The low temperature requirement of this process means that no fossil fuel is required, and in case the friction caused by mechanical stirring is not enough to reach the desired temperature (such as greater than 45°C), electric heating components (or low calorific value green fuel sources) can actually be used. Heating. In this way, fossil fuels can be avoided throughout the complete production chain.

In embodiments of the present invention, step (d) is performed for at least 1 hour, preferably at least 4 hours, and more preferably at least 8 hours.

As with any chemical process, appropriate reaction times are highly dependent on the degree of carbonization desired, the surface area desired, and the pressure, temperature, and mechanochemical agitation applied and can be determined by periodically sampling the material and, for example, via BET analysis as described herein. , particle size analysis and CO ₂ content measurement to monitor the progress of the reaction and easily measure it.

In addition, the inventors have found that the mechanochemical carbonization method described herein can be advantageously carried out without using additional oxidants such as acids. Therefore, the mechanochemical carbonization method described herein is preferably carried out without using strong acids, preferably without using any other oxidants other than the gas provided in step (b).

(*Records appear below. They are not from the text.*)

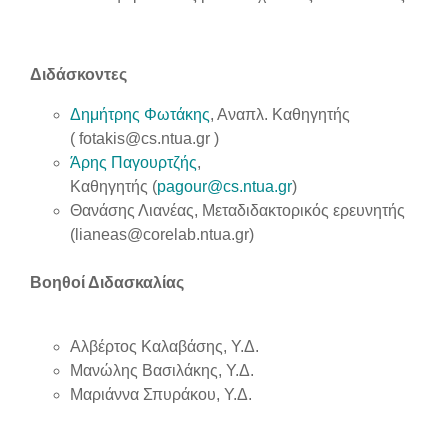
Διδάσκοντες
Δημήτρης Φωτάκης
, Αναπλ. Καθηγητής
(
fotakis@cs.ntua.gr
)
Άρης Παγουρτζής
,
Καθηγητής (
pagour@cs.ntua.gr
)
Θανάσης Λιανέας, Μεταδιδακτορικός ερευνητής
(lianeas@corelab.ntua.gr)
Βοηθοί Διδασκαλίας
Αλβέρτος Καλαβάσης, Υ.Δ.
Μανώλης Βασιλάκης, Υ.Δ.
Μαριάννα Σπυράκου, Υ.Δ.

In a preferred embodiment of the present invention, the mechanical stirring operation of step (d) includes milling, grinding, mixing, stirring (slow speed stirring or high speed stirring), shearing (high torque shearing), vibration, blending, fluidized bed or ultrasonic treatment, preferably milling, grinding, mixing, stirring (slow speed stirring or high speed stirring), shearing (high torque shearing) or ultrasonic treatment. The inventors have found that if the mechanochemical stirring operation of step (d) is carried out in the presence of an inert milling or grinding medium (preferably inert balls or beads), the mechanochemical carbonization process is facilitated. A preferred inert medium is stainless steel. In such highly preferred embodiments, the mechanical agitation operation can be simply rotating a mechanical agitation unit containing the solid feedstock, an inert grinding or grinding medium and a gas. This can be conveniently performed in a rotating drum.

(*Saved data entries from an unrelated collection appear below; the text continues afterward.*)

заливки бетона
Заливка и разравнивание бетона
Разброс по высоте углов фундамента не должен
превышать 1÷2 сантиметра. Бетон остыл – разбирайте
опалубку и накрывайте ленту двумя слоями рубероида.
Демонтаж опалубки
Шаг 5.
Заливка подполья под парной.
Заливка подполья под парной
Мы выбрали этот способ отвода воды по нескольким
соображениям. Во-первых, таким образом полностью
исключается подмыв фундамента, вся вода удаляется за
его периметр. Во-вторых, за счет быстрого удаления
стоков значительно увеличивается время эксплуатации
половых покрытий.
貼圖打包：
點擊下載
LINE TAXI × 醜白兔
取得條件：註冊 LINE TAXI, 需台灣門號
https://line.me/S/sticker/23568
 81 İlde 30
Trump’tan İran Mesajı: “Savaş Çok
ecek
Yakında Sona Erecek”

In a preferred embodiment of the present invention, step (d) is performed in the presence of a catalyst, preferably a transition metal oxide catalyst, more preferably a transition metal dioxide catalyst, preferably selected from iron oxide, cobalt oxide, It is carried out under the transition metal dioxide catalyst composed of ruthenium oxide, titanium oxide, nickel oxide and their combinations.

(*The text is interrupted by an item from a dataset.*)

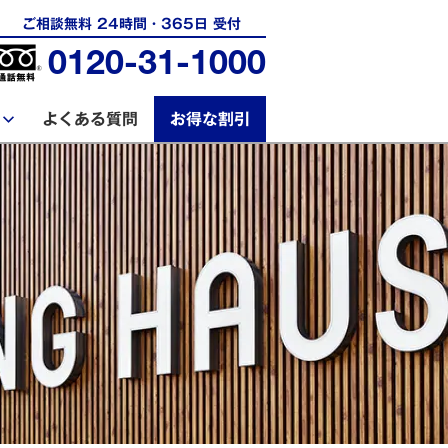
ご相談無料 24時間・365日 受付
0120-31-1000
よくある質問
お得な割引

Therefore, as will be understood from the above, in a preferred embodiment of the present invention, step (d) includes a mechanical agitation operation, preferably milling, grinding, in the presence of an inert grinding media and a transition metal oxide catalyst , mixing, agitation (low speed stirring or high speed stirring), shearing (high torque shearing), oscillation, blending, fluidized bed or ultrasonic treatment. The inventors have found that it is advantageous to focus on the efficiency of mechanochemical carbonization (such as reaction time, CO ₂ absorption and particle size reduction) to use an inert medium as described above, wherein the inert medium is coated with the transition metal oxide Catalyst. As described elsewhere herein, the mechanical stirring operation may be a simple rotation of a mechanical stirring unit containing the solid feedstock, inert grinding or milling media, transition metal oxide catalyst, and gas. This can easily be done in a rotating drum.

The solid starting material provided in step (a) is typically particulate material.

In an excellent embodiment of the present invention, the mechanochemical magnesium silicate carbide and mechanochemical graphite oxide are in the range of 1:10 to 10:1, preferably in the range of 6:1 to 1:6, Preferably a ratio (w/w) mechanochemical magnesium carbide silicate:mechanochemical graphite oxide in the range of 3:1 to 1:3 is included in the mixture obtained in step (d). The combined amount of the mechanochemical magnesium carbide silicate and the mechanochemical graphite oxide in the mixture obtained in step (d) is preferably at least 80% by weight (based on the total weight of the mixture), more preferably at least 90% by weight, Optimally at least 95% by weight.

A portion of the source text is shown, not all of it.